Реальность, конечно, не была столь романтична: то хитросплетение интриг, куда я попала за две недели до того, должно было еще раз заявить о себе весьма неожиданным образом…

Прошла еще неделя. Потом, однажды вечером, когда наших четверых детей не было дома (это был Праздник музыки), муж появился без всякого предупреждения именно в тот момент, когда я из-за оплошности его секретарши обнаружила еще одну ложь. Он объявился – губы сложены сердечком, воплощенное очарование; прием я ему оказала не теплый; защищался он лениво, и в первый раз за тридцать лет я дала волю своему гневу. Происходило это у меня в кабинете, галстуки его уже давно мозолили мне глаза, со словами «ты мне противен» я швырнула их ему в лицо. Галстуки от Эрмеса оказались на полу, я стала топтать их: шелковые слоники морщились, лягушки испускали дух, от верблюдиков, пони и гусят летели клочья – так ему и надо всему этому смехотворному зоопарку, всему этому шикарному скотному двору, который так долго испытывал мое терпение! То ли оттого, что я у него на глазах пинала ногами дорогие ему подарки, то ли оттого, что он услышал (это была наша первая семейная ссора, ему не хватало опыта в подобных вещах, а мне – словарного запаса), он покраснел, даже побагровел. Неожиданно он бросился на меня, защищаясь, я подняла руки, он схватил меня за запястья, сжал… И мое колечко с изумрудом перевернулось.

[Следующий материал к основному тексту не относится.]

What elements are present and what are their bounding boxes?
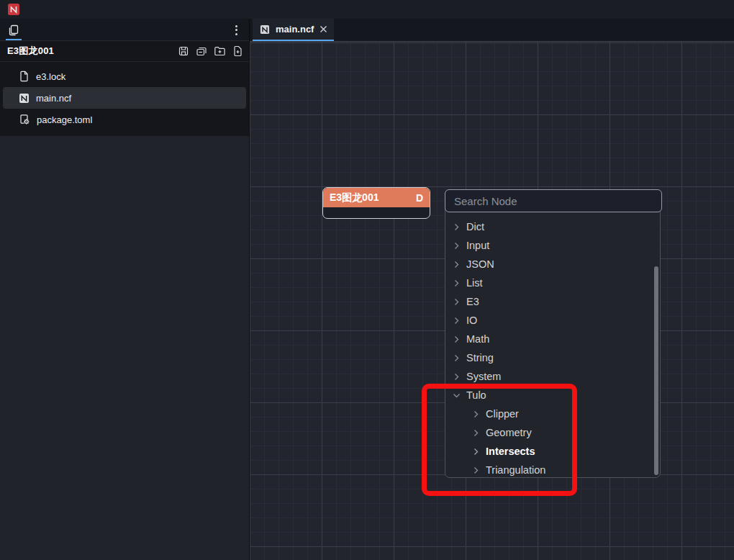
tree-item-label: Triangulation — [486, 464, 545, 476]
chevron-right-icon — [453, 242, 460, 250]
chevron-right-icon — [453, 317, 460, 325]
file-name: e3.lock — [36, 71, 65, 82]
tree-item-intersects[interactable]: Intersects — [445, 442, 660, 461]
tree-item-label: Geometry — [486, 427, 532, 438]
tree-item-tulo[interactable]: Tulo — [445, 386, 660, 405]
tree-item-label: String — [466, 352, 494, 363]
chevron-right-icon — [453, 279, 460, 287]
tree-item-label: Math — [466, 333, 489, 345]
tree-item-label: Intersects — [486, 446, 535, 457]
chevron-right-icon — [473, 410, 479, 418]
node-header: E3图龙001 D — [323, 188, 430, 207]
tree-item-label: IO — [466, 315, 477, 326]
tree-item-label: System — [466, 371, 501, 382]
file-row-packagetoml[interactable]: package.toml — [0, 109, 249, 130]
ncf-logo-icon — [19, 93, 30, 104]
sidebar-menu-button[interactable] — [230, 23, 243, 37]
file-name: package.toml — [37, 114, 92, 125]
chevron-right-icon — [473, 429, 479, 437]
node-badge: D — [416, 192, 423, 204]
tree-item-list[interactable]: List — [445, 274, 660, 292]
save-all-icon[interactable] — [178, 45, 189, 57]
graph-node[interactable]: E3图龙001 D — [322, 187, 430, 219]
node-graph-canvas[interactable]: E3图龙001 D Dict Input JSON List — [250, 41, 734, 560]
file-list: e3.lock main.ncf package.to — [0, 62, 249, 136]
sidebar-tabstrip — [0, 19, 249, 41]
chevron-right-icon — [453, 298, 460, 306]
file-row-mainncf[interactable]: main.ncf — [3, 87, 246, 109]
collapse-all-icon[interactable] — [196, 45, 207, 57]
tree-item-label: Clipper — [486, 408, 519, 420]
tree-item-io[interactable]: IO — [445, 311, 660, 330]
files-panel-tab[interactable] — [6, 22, 22, 40]
node-category-tree: Dict Input JSON List E3 IO — [445, 217, 660, 479]
app-logo-icon — [8, 4, 19, 15]
tree-item-string[interactable]: String — [445, 348, 660, 367]
chevron-right-icon — [473, 448, 479, 456]
search-node-input[interactable] — [445, 189, 662, 212]
file-icon — [19, 71, 30, 82]
ncf-logo-icon — [260, 24, 270, 35]
tree-item-clipper[interactable]: Clipper — [445, 405, 660, 423]
file-gear-icon — [19, 114, 30, 125]
tree-item-geometry[interactable]: Geometry — [445, 423, 660, 442]
chevron-down-icon — [453, 392, 460, 399]
node-search-panel: Dict Input JSON List E3 IO — [445, 189, 661, 478]
titlebar — [0, 0, 734, 19]
chevron-right-icon — [453, 261, 460, 268]
panel-scrollbar-thumb[interactable] — [654, 266, 658, 475]
new-file-icon[interactable] — [232, 45, 243, 57]
tree-item-label: Tulo — [466, 389, 486, 401]
tree-item-label: JSON — [466, 258, 494, 270]
editor-tabbar: main.ncf — [250, 19, 734, 41]
chevron-right-icon — [453, 373, 460, 381]
node-title: E3图龙001 — [330, 191, 416, 204]
tree-item-system[interactable]: System — [445, 367, 660, 386]
tree-item-label: E3 — [466, 296, 479, 307]
tree-item-math[interactable]: Math — [445, 330, 660, 348]
tree-item-triangulation[interactable]: Triangulation — [445, 461, 660, 479]
tree-item-label: Input — [466, 240, 489, 251]
chevron-right-icon — [473, 466, 479, 474]
explorer-sidebar: E3图龙001 — [0, 19, 250, 560]
chevron-right-icon — [453, 335, 460, 343]
project-header: E3图龙001 — [0, 41, 249, 62]
tab-close-icon[interactable] — [320, 25, 327, 33]
tree-item-e3[interactable]: E3 — [445, 292, 660, 311]
new-folder-icon[interactable] — [214, 45, 226, 57]
tree-item-dict[interactable]: Dict — [445, 217, 660, 236]
file-name: main.ncf — [36, 93, 71, 104]
chevron-right-icon — [453, 354, 460, 362]
file-row-e3lock[interactable]: e3.lock — [0, 66, 249, 87]
project-actions — [178, 45, 243, 57]
tab-label: main.ncf — [276, 24, 314, 35]
chevron-right-icon — [453, 223, 460, 231]
tree-item-label: List — [466, 277, 483, 289]
tab-mainncf[interactable]: main.ncf — [253, 19, 334, 41]
tree-item-input[interactable]: Input — [445, 236, 660, 255]
tree-item-label: Dict — [466, 221, 484, 232]
tree-item-json[interactable]: JSON — [445, 255, 660, 274]
copy-files-icon — [8, 24, 19, 36]
project-title: E3图龙001 — [7, 45, 178, 58]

Именно в то мгновение, когда он сжал мне пальцы, изумруд оказался между двумя пальцами. Он стиснул мою руку. Я заорала, ничего не понимая, он воззрился на меня: моя левая рука опухала на глазах – он сломал мне пальцы.

С тех пор я не ношу на левой руке колец, на его левой руке в день нашего юбилея тоже не было кольца, но моя рука к тому же еще и уродлива – этакий паук, а не рука – и еще больше внушает мне отвращение…

В больнице, куда он меня отвез («моя жена упала с лестницы»), его тут же оттеснили обеспокоенные медсестры; оперировать решили, не откладывая. Перед операцией надо было распилить кольцо с изумрудом, потому что палец распух так, что снять его оказалось невозможно – кольцо вросло в мою плоть. Юная феминистка-рентгенолог с высоты своих двадцати пяти лет преподала мне урок жизненной мудрости: «Как мне опротивело видеть тут женщин, которые „упали с лестницы“! Эта сволочь вам не просто сломала руку, он ее размозжил! Но вы, конечно, все стерпите, ведь так? Но почему? Почему?»